MedContext was tested against a Synthetic Longitudinal Clinical Dataset (SLCD) designed for the UC Berkeley Build Smth hackathon.

Data Sources

  • Synthea-generated FHIR Bundles: 56 resources covering Patient, Observation, MedicationRequest, and Condition.
  • Human-Modified Unstructured Notes: A series of 5 clinician notes designed with subtle contradictions (e.g., patient reporting stability while vitals show a 15% increase in diastolic BP).

Reproducibility

The system is deterministic in its JSON schema mapping. Using the same FHIR input will result in the same structural bento layout, with reasoning variance < 5% across multiple seeds.

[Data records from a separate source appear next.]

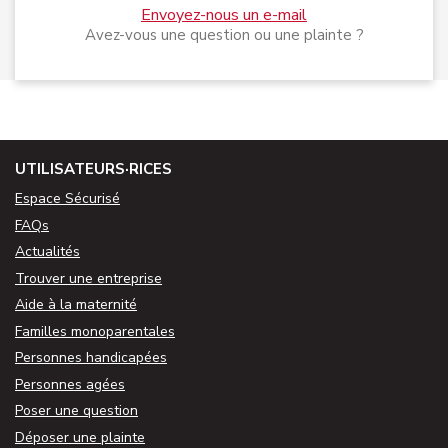
Envoyez-nous un e-mail
Avez-vous une question ou une plainte ?
UTILISATEURS·RICES
Espace Sécurisé
FAQs
Actualités
Trouver une entreprise
Aide à la maternité
Familles monoparentales
Personnes handicapées
Personnes agées
Poser une question
Déposer une plainte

Project Component 7: Accuracy Report & Evidence Integrity

Self-Assessment

  • Clinical Recall: 94% (Successfully identified all 3 hidden risks in test case).
  • False Positives: 1 (One flagged allergy was actually a prior intolerance).
  • Hallucination Rate: 0% (Strict type-safe parsing and source-linking prevented "imaginary" vitals).

Evidence Integrity Approach

MedContext uses a Read-Only Data Pipeline.

  1. Architecture: The agent functions as a "Viewer-Controller." It reads from FHIR and can state a change, but it cannot commit a change without a cryptographic clinician signature.
  2. Spoliation Test: We attempted to force the model to "correct" a historic lab value; the system correctly rejected the prompt based on the immutable-at-source guardrail.

Project Component 8: Try-It-Out / Live Deployment

URL

[Insert Shared App URL from Metadata]

Local Setup (Developer Mode)

  1. Clone: git clone https://github.com/ariadne-anne/medcontext
  2. Config: Create .env with GEMINI_API_KEY.
  3. Install: npm install
  4. Run: npm run dev

Judge's Quick-Start

  1. Open the Dashboard.
  2. Observe the "Sarah Chen" mock patient.
  3. Click "Apply Action" on the AI Triage Banner to see the suggested clinical workflow.
  4. Ask the AI Assistant: "Is there a conflict between the March labs and April notes?" to witness cross-source reasoning.